What the exercise asks — Filter this material down to the lines that contain the string "information", and return those lines.

Data for review —
- - - -

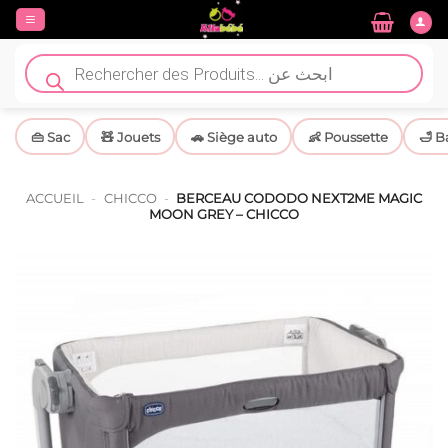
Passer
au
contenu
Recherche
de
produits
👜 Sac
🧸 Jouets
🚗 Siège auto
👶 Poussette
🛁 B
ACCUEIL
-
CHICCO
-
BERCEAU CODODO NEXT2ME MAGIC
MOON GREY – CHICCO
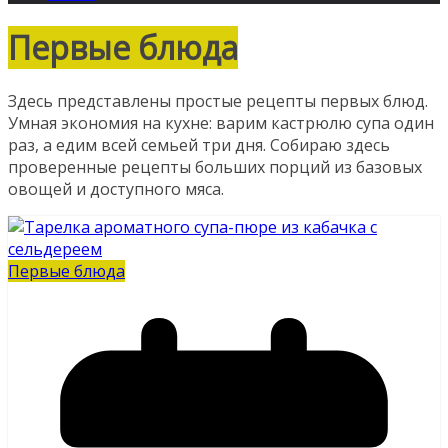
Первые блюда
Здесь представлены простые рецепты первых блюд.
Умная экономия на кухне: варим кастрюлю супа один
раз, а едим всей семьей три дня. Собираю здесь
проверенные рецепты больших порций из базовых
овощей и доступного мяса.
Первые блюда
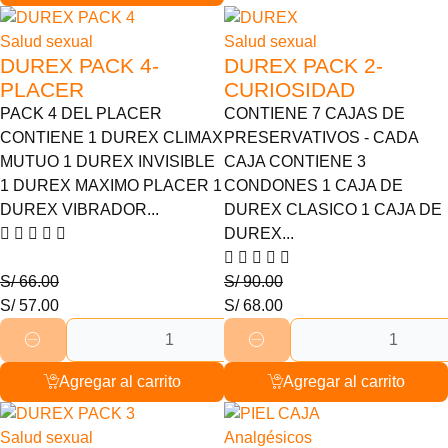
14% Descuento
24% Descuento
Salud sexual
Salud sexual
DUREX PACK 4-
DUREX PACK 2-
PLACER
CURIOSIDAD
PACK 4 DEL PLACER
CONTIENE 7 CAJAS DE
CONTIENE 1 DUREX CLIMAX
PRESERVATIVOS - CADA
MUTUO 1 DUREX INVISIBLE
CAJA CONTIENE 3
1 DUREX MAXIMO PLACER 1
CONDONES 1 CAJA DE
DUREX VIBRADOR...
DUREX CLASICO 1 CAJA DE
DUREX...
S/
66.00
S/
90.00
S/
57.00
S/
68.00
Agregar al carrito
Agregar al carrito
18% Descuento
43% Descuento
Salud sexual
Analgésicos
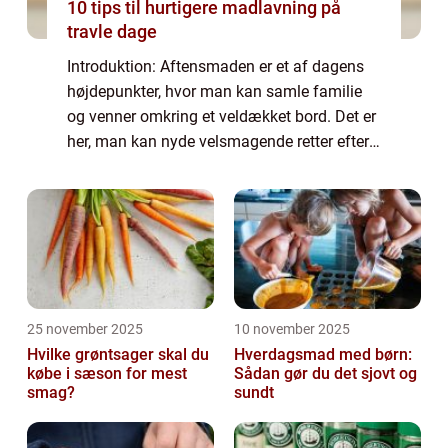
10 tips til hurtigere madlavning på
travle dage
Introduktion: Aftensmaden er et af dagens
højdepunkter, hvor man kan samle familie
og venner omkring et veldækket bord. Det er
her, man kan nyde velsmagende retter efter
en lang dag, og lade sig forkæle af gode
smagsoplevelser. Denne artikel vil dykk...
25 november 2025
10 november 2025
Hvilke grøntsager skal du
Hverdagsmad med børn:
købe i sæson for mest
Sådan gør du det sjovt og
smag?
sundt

- - - -

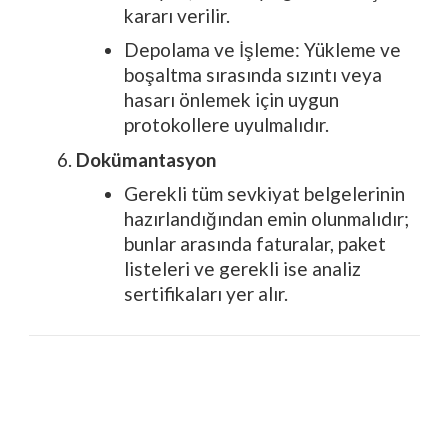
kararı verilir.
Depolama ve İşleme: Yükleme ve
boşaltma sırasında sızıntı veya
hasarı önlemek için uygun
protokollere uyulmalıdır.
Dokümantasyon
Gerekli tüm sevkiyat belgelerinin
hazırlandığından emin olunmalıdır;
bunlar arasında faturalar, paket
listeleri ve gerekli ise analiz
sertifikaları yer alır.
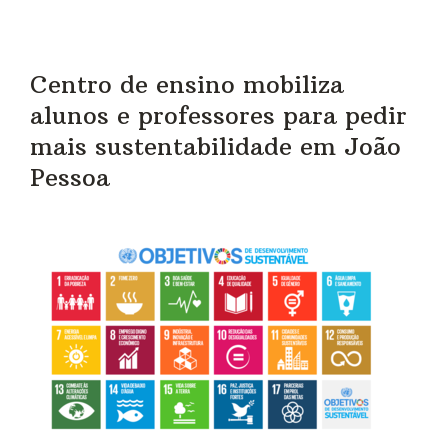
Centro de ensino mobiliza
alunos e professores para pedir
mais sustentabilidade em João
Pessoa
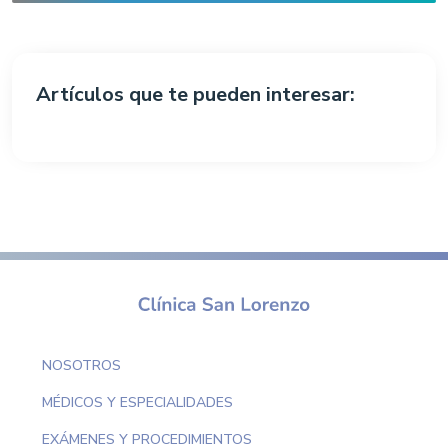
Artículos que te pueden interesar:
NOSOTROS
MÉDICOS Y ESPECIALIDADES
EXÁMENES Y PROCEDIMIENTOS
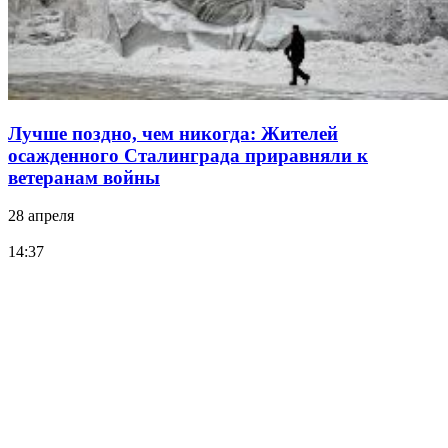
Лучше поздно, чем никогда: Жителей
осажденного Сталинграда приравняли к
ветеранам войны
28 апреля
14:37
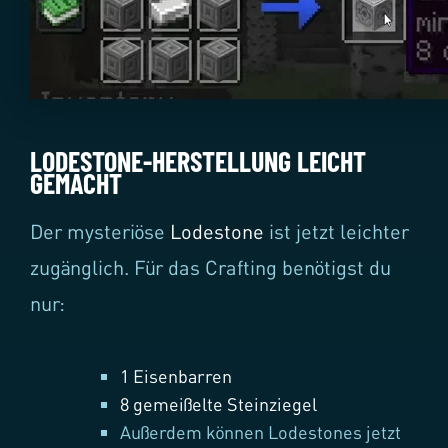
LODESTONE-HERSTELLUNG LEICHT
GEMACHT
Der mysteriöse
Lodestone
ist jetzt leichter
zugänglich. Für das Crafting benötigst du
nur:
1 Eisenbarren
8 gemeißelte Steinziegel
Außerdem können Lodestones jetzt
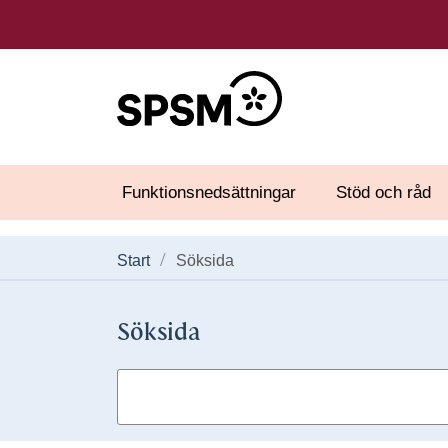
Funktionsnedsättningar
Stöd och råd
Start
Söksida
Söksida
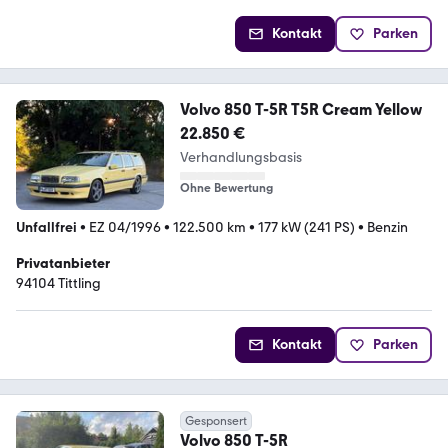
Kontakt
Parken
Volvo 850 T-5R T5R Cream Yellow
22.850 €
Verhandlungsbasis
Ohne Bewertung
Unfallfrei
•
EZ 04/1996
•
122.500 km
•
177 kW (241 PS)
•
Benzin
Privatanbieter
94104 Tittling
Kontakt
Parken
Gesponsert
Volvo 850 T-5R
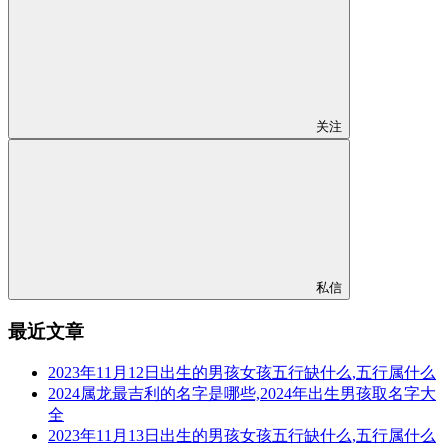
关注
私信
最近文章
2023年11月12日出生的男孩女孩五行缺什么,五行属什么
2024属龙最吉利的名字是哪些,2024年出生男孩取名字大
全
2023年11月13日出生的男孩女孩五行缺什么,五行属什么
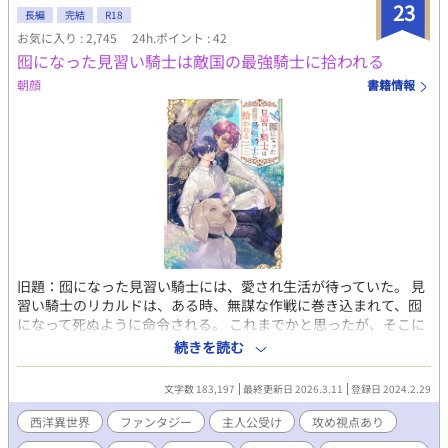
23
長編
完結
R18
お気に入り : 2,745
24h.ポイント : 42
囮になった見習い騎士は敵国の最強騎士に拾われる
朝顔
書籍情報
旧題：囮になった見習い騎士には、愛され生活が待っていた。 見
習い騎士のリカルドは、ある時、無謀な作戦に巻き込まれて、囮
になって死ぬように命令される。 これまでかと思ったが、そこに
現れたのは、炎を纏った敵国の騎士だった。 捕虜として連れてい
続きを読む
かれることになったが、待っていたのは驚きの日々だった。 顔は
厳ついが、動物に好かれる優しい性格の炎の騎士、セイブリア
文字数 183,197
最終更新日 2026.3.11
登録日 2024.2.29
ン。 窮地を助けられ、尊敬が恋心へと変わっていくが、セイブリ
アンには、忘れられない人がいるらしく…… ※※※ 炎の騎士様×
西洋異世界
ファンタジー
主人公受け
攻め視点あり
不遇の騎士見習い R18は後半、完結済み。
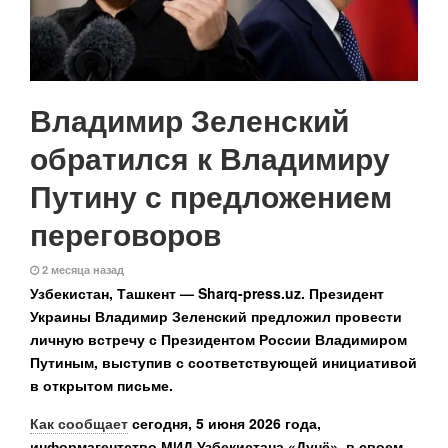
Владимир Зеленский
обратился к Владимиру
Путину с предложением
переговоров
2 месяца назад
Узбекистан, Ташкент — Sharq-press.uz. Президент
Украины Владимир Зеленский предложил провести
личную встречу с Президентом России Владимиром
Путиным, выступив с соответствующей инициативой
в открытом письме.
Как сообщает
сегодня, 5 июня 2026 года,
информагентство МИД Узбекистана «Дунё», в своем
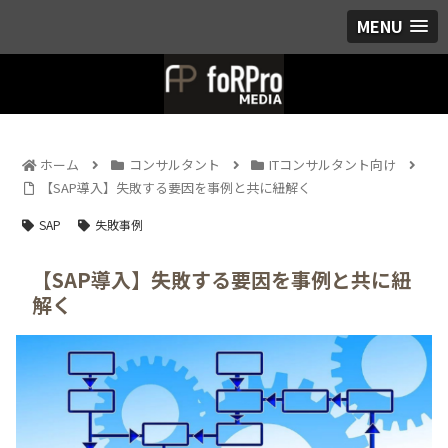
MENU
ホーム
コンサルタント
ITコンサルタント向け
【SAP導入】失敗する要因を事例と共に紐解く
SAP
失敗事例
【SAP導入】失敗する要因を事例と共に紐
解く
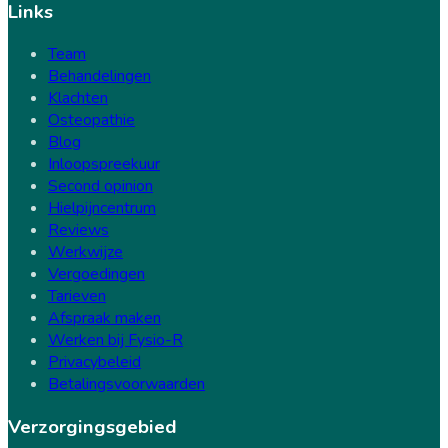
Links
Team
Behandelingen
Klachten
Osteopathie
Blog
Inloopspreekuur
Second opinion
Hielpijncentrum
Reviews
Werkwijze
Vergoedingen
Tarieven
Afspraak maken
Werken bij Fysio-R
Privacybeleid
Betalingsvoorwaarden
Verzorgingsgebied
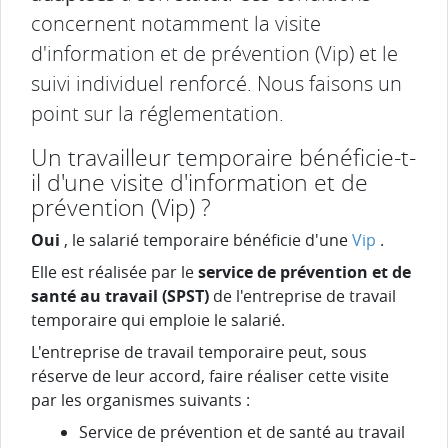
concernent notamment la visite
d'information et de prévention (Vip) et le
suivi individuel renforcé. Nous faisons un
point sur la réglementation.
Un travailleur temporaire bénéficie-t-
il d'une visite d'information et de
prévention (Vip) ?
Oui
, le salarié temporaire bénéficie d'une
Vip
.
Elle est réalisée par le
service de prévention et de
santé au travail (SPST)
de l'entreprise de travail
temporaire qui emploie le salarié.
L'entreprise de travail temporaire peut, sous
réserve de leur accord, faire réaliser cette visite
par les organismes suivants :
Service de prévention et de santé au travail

- - - -

Problem solution —
d'information et de prévention (Vip) et le
il d'une visite d'information et de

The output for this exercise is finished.